As already said, the application of the BMO functions allows to pass from a BN model to a new BN model. Starting from the BN model in Fig. 10, the exemplary application of all these rules are depicted in the following.

Figure 11 depicts the case of the application of Rule1.

Figure 12 shows the case of the application of Rule2 and Rule4 since, in both cases, the effect is the duplication of a software component (C1 in this case).

Figure 13 illustrates when the redundancy is applied to an application step (application of Rule3). In this case, it is possible to see how the duplication of the nodes is propagated from upper to lower levels.

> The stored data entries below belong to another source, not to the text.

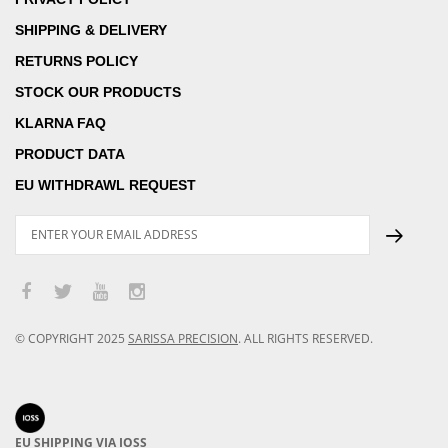
SHIPPING & DELIVERY
RETURNS POLICY
STOCK OUR PRODUCTS
KLARNA FAQ
PRODUCT DATA
EU WITHDRAWL REQUEST
© COPYRIGHT
2025
SARISSA PRECISION
.
ALL RIGHTS RESERVED.
EU SHIPPING VIA IOSS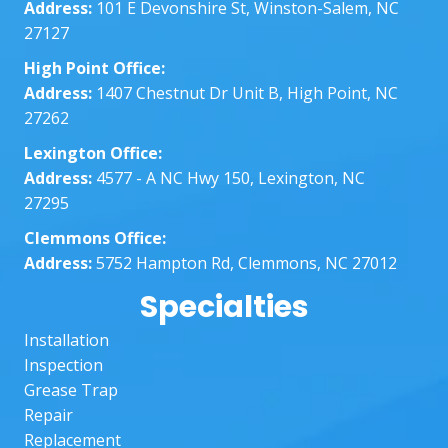
Address:
101 E Devonshire St, Winston-Salem, NC
nt 
dat
27127
with 
abo
all my 
the
High Point Office:
quest
who
Address:
1407 Chestnut Dr Unit B, High Point, NC
ions 
thin
27262
and 
The
Lexington Office:
knowl
wer
Address:
4577 - A NC Hwy 150, Lexington, NC
edge
ver
27295
able. I 
ver
appre
pr
Clemmons Office:
ciate 
ssi
Address:
5752 Hampton Rd, Clemmons, NC 27012
their 
al 
Specialties
hard 
ma
work! 
sur
Installation
I 
the
Inspection
would 
job 
Grease Trap
defini
was
Repair
tely 
don
Replacement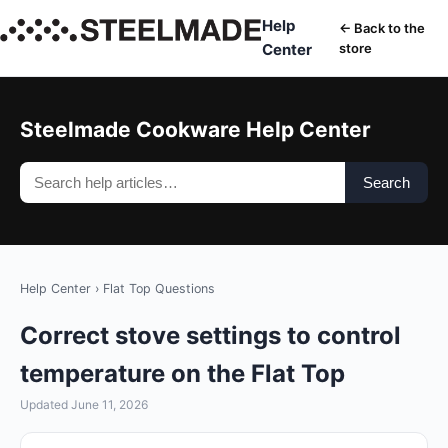
Help
← Back to the
Center
store
Steelmade Cookware Help Center
Search
Help Center
›
Flat Top Questions
Correct stove settings to control
temperature on the Flat Top
Updated June 11, 2026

Figure 14 reports the case of the application of Rule5 when one virtual machine, VM1 in this case, migrates from PM1 to PM2.

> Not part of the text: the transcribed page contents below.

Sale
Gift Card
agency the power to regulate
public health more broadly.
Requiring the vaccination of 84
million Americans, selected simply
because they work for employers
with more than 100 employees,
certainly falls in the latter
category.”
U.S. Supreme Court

After created a new BN model, some refinements can be possible. An example is constituted by eliminating all the non-connected nodes, i.e., nodes that are neither parents nor children of any other node. This operation can be necessary after the application of a migration BMO (see Fig. 14).

6 Conclusions and future works

This paper has shown how holistically to improve the availability and the robustness of cloud-based web application. The category of the information systems considered counts web applications, provided services, software architectures, guested virtual machines as well as hosting physical machines. The approach, which starts from annotated UML models, is based on the use of a Bayesian Network model as the founding brick in an optimisation algorithm. By modelling and mapping all the high-level elements into BN nodes and their relationships, the different analyses that are possible to make on the BN model, can address the search of optimal allocation and replication of the resources.

The paper is strongly centred on the notion of antifragility and its related themes. According to the formula “Antifragility = Elasticity + Resilience + Machine Learning”, this paper tackles with all of these topics by addressing a flexible evolving and experience-learning approach.

The limitations of this work are that it catches the theoretical aspects of the approach but does not discuss a real implementation of the optimisation engine notwithstanding the optimisation logic is expressed in pseudo-code. Further research efforts will be devoted to: (1) implement and assess the approach, (2) explore the usage of the BN formalism to express the optimisation KB and (3) improve the approach also considering learning techniques by which KB may evolve in time.